I cannot understand why advisers would want to work in these segments. This is the “pile it high, sell it cheap” type of operation for which most advisers do not have the critical mass. Much better to leave this to the Hargreaves Lansdowns of this world.
It is true that the RDR was an effort with large holes in it. FCA senior technical manager Rory Percival has been quoted as saying “thank God for the RDR”, but I would like to see it properly applied. This means no exceptions for commission and no loopholes. I never understood the rationale for paying commission on annuities or indeed for paying commission on life assurance.
My dream scenario would be that the review would result in advice becoming a monopoly for advisers in the same way as law is a monopoly for solicitors, audit and accountancy is a monopoly for accountants and medicine for doctors.
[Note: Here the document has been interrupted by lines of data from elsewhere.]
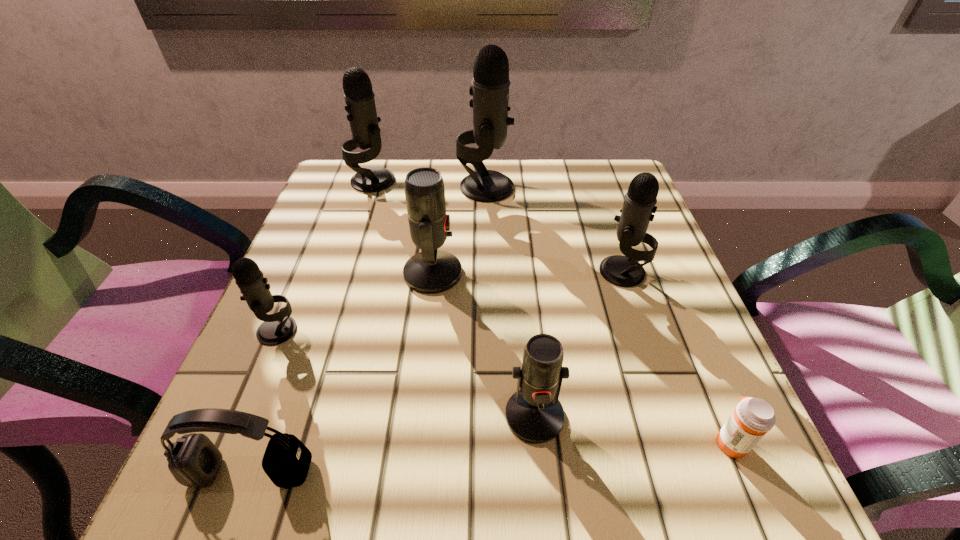 Locate an element on the screen. The image size is (960, 540). free space located 0.080m on the side of the nearer red microphone with the red ring is located at coordinates click(543, 505).

Where is `vacant space situated 0.130m on the left of the orange medicine`? Image resolution: width=960 pixels, height=540 pixels. vacant space situated 0.130m on the left of the orange medicine is located at coordinates (621, 442).

Image resolution: width=960 pixels, height=540 pixels. I want to click on headset present at the near edge, so click(194, 461).

What are the coordinates of `medicine that is at the near edge` in the screenshot? It's located at (753, 417).

Where is `headset present at the left edge`? This screenshot has width=960, height=540. headset present at the left edge is located at coordinates (194, 461).

Locate an element on the screen. Image resolution: width=960 pixels, height=540 pixels. microphone that is positioned at the right edge is located at coordinates (640, 200).

Identify the location of medicine that is positioned at the right edge. The width and height of the screenshot is (960, 540). (753, 417).

Image resolution: width=960 pixels, height=540 pixels. In order to click on object at the far left corner in this screenshot , I will do `click(360, 105)`.

Find the location of a particular element. object at the near left corner is located at coordinates (194, 461).

Identify the location of object positioned at the near right corner. (753, 417). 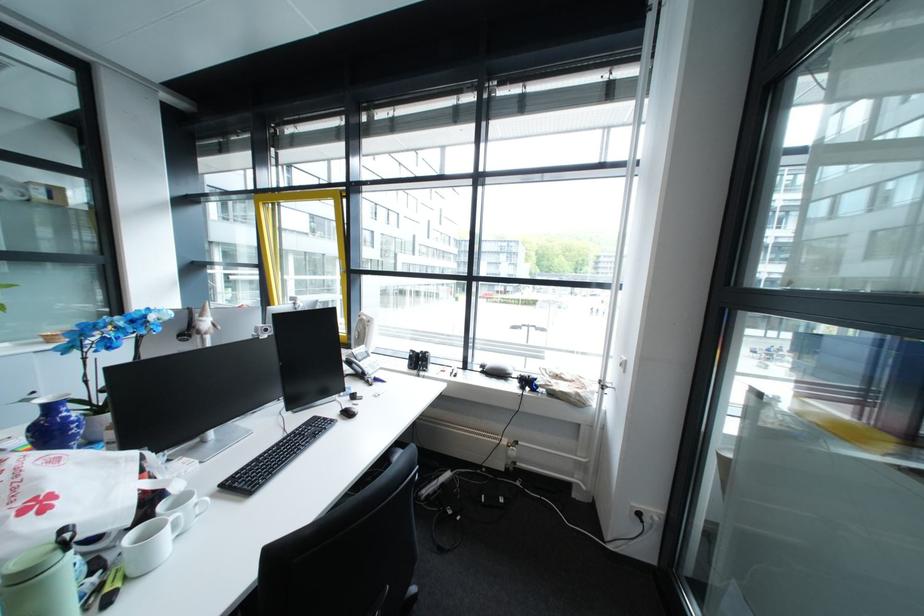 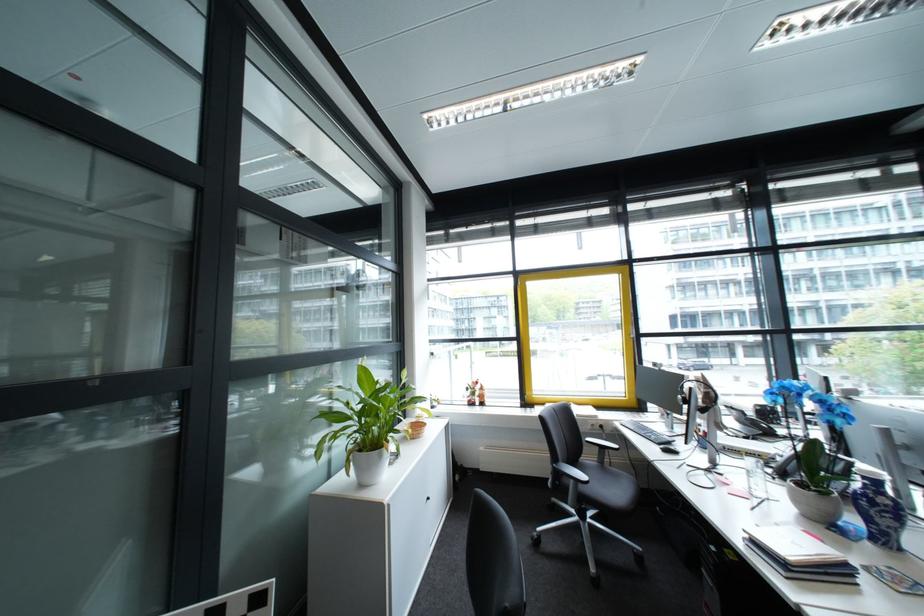 Question: Which direction would the cameraman need to move to produce the second image? Reply with the corresponding letter.

Choices:
 (A) Left
 (B) Right
 (C) Forward
 (D) Backward

Answer: (A) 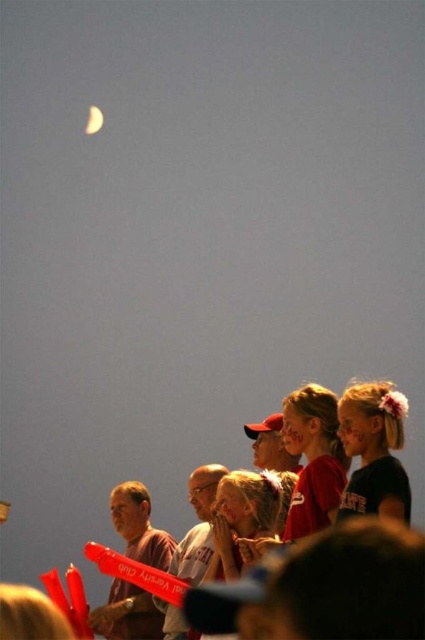 You are standing in the scene and want to find the matte black shirt at lower right. According to the coordinates provided, where should you look relative to the center of the image?

The matte black shirt at lower right is located at point 0.705 on the x axis and 0.880 on the y axis, so you should look to the lower right of the center of the image.

You are standing at the point with coordinates point (88, 113) and want to move towards the point with coordinates point (402, 500). Which direction should you move to reach your destination?

You should move forward because point (402, 500) is in front of point (88, 113).

You are an astronomer observing the scene and need to compare the sizes of the objects in the image. Which object, the matte red shirt at center or the shiny metallic crescent at upper left, has a greater width?

The matte red shirt at center has a greater width than the shiny metallic crescent at upper left. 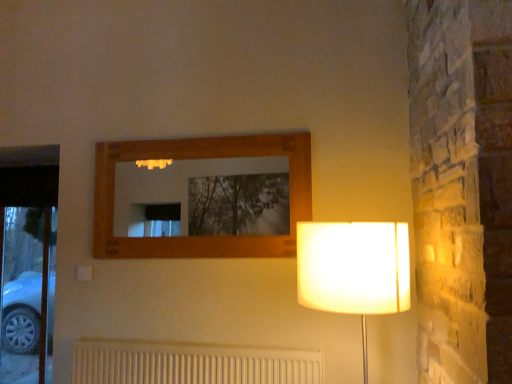 In order to face white fabric lampshade at right, should I rotate leftwards or rightwards?

You should rotate right by 12.834 degrees.

This screenshot has width=512, height=384. What do you see at coordinates (354, 269) in the screenshot?
I see `white fabric lampshade at right` at bounding box center [354, 269].

You are a GUI agent. You are given a task and a screenshot of the screen. Output one action in this format:
    pyautogui.click(x=<x>, y=<y>)
    Task: Click on the white fabric lampshade at right
    This screenshot has width=512, height=384.
    Given the screenshot: What is the action you would take?
    pyautogui.click(x=354, y=269)

What do you see at coordinates (190, 364) in the screenshot? I see `white textured radiator at lower center` at bounding box center [190, 364].

The height and width of the screenshot is (384, 512). I want to click on white textured radiator at lower center, so click(x=190, y=364).

From the picture: What is the approximate width of white textured radiator at lower center?

The width of white textured radiator at lower center is 4.89 inches.

At what (x,y) coordinates should I click in order to perform the action: click on white fabric lampshade at right. Please return your answer as a coordinate pair (x, y). This screenshot has width=512, height=384. Looking at the image, I should click on (354, 269).

Considering the relative positions of white textured radiator at lower center and white fabric lampshade at right in the image provided, is white textured radiator at lower center to the left or to the right of white fabric lampshade at right?

white textured radiator at lower center is to the left of white fabric lampshade at right.

Considering the positions of objects white textured radiator at lower center and white fabric lampshade at right in the image provided, who is behind, white textured radiator at lower center or white fabric lampshade at right?

white textured radiator at lower center is further from the camera.

Is point (162, 360) more distant than point (398, 241)?

Yes, point (162, 360) is farther from viewer.

From the image's perspective, which one is positioned higher, white textured radiator at lower center or white fabric lampshade at right?

From the image's view, white fabric lampshade at right is above.

From a real-world perspective, is white textured radiator at lower center positioned above or below white fabric lampshade at right?

Clearly, from a real-world perspective, white textured radiator at lower center is below white fabric lampshade at right.

Is white textured radiator at lower center wider than white fabric lampshade at right?

Incorrect, the width of white textured radiator at lower center does not surpass that of white fabric lampshade at right.

Considering the sizes of objects white textured radiator at lower center and white fabric lampshade at right in the image provided, who is taller, white textured radiator at lower center or white fabric lampshade at right?

white fabric lampshade at right is taller.

Considering the sizes of white textured radiator at lower center and white fabric lampshade at right in the image, is white textured radiator at lower center bigger or smaller than white fabric lampshade at right?

In the image, white textured radiator at lower center appears to be smaller than white fabric lampshade at right.

Is white textured radiator at lower center outside of white fabric lampshade at right?

Yes, white textured radiator at lower center is outside of white fabric lampshade at right.

Is white textured radiator at lower center directly adjacent to white fabric lampshade at right?

No, white textured radiator at lower center is not next to white fabric lampshade at right.

Looking at this image, could you tell me if white textured radiator at lower center is turned towards white fabric lampshade at right?

No, white textured radiator at lower center is not aimed at white fabric lampshade at right.

How different are the orientations of white textured radiator at lower center and white fabric lampshade at right in degrees?

white textured radiator at lower center and white fabric lampshade at right are facing 0.203 degrees away from each other.

Measure the distance from white textured radiator at lower center to white fabric lampshade at right.

86.38 centimeters.

The height and width of the screenshot is (384, 512). In the image, there is a white fabric lampshade at right. In order to click on radiator below it (from a real-world perspective) in this screenshot , I will do [190, 364].

Consider the image. Considering the relative positions of white fabric lampshade at right and white textured radiator at lower center in the image provided, is white fabric lampshade at right to the left or to the right of white textured radiator at lower center?

white fabric lampshade at right is to the right of white textured radiator at lower center.

Which object is further away from the camera taking this photo, white fabric lampshade at right or white textured radiator at lower center?

white textured radiator at lower center.

Considering the positions of point (398, 246) and point (197, 361), is point (398, 246) closer or farther from the camera than point (197, 361)?

Clearly, point (398, 246) is closer to the camera than point (197, 361).

From the picture: From the image's perspective, is white fabric lampshade at right located above or below white textured radiator at lower center?

Based on their image positions, white fabric lampshade at right is located above white textured radiator at lower center.

From a real-world perspective, is white fabric lampshade at right on top of white textured radiator at lower center?

Yes, from a real-world perspective, white fabric lampshade at right is over white textured radiator at lower center

In terms of width, does white fabric lampshade at right look wider or thinner when compared to white textured radiator at lower center?

In the image, white fabric lampshade at right appears to be wider than white textured radiator at lower center.

Can you confirm if white fabric lampshade at right is taller than white textured radiator at lower center?

Yes.

Considering the relative sizes of white fabric lampshade at right and white textured radiator at lower center in the image provided, is white fabric lampshade at right smaller than white textured radiator at lower center?

No, white fabric lampshade at right is not smaller than white textured radiator at lower center.

From the picture: Is white fabric lampshade at right inside or outside of white textured radiator at lower center?

white fabric lampshade at right cannot be found inside white textured radiator at lower center.

Is white fabric lampshade at right not near white textured radiator at lower center?

No, white fabric lampshade at right is not far from white textured radiator at lower center.

Is white fabric lampshade at right looking in the opposite direction of white textured radiator at lower center?

No.

This screenshot has height=384, width=512. I want to click on lamp above the white textured radiator at lower center (from a real-world perspective), so click(x=354, y=269).

In the image, there is a white fabric lampshade at right. Where is `radiator below it (from the image's perspective)`? This screenshot has height=384, width=512. radiator below it (from the image's perspective) is located at coordinates (190, 364).

The height and width of the screenshot is (384, 512). What are the coordinates of `lamp above the white textured radiator at lower center (from the image's perspective)` in the screenshot? It's located at (354, 269). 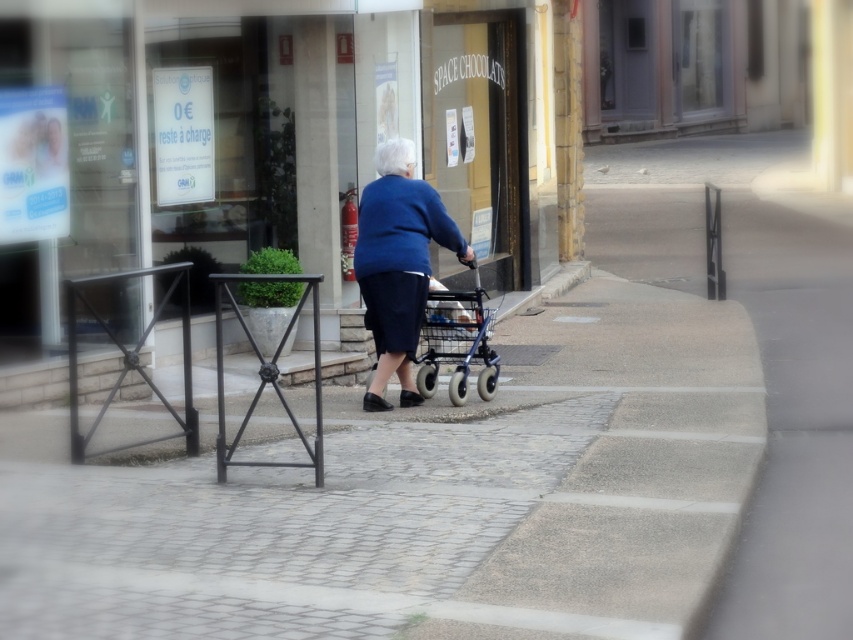 You are a delivery person trying to navigate a narrow sidewalk. You see the gray concrete pavement at center and the blue fabric walker at center. Which object has a larger area?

I have never understood the logic of having all these public guidance and advice organisations at huge cost when under the RDR it has been assumed the advice community is now professional and has high integrity.
If this is the case, why can’t the Government just issue a pre-paid coupon for those who wish to seek advice from an IFA? Wiser people than me can work out that this would probably be significantly less expensive than all these quangos.
So before you get excited and start waving flags for this review, just bear in mind the Government probably does not have advisers in the forefront of their deliberations.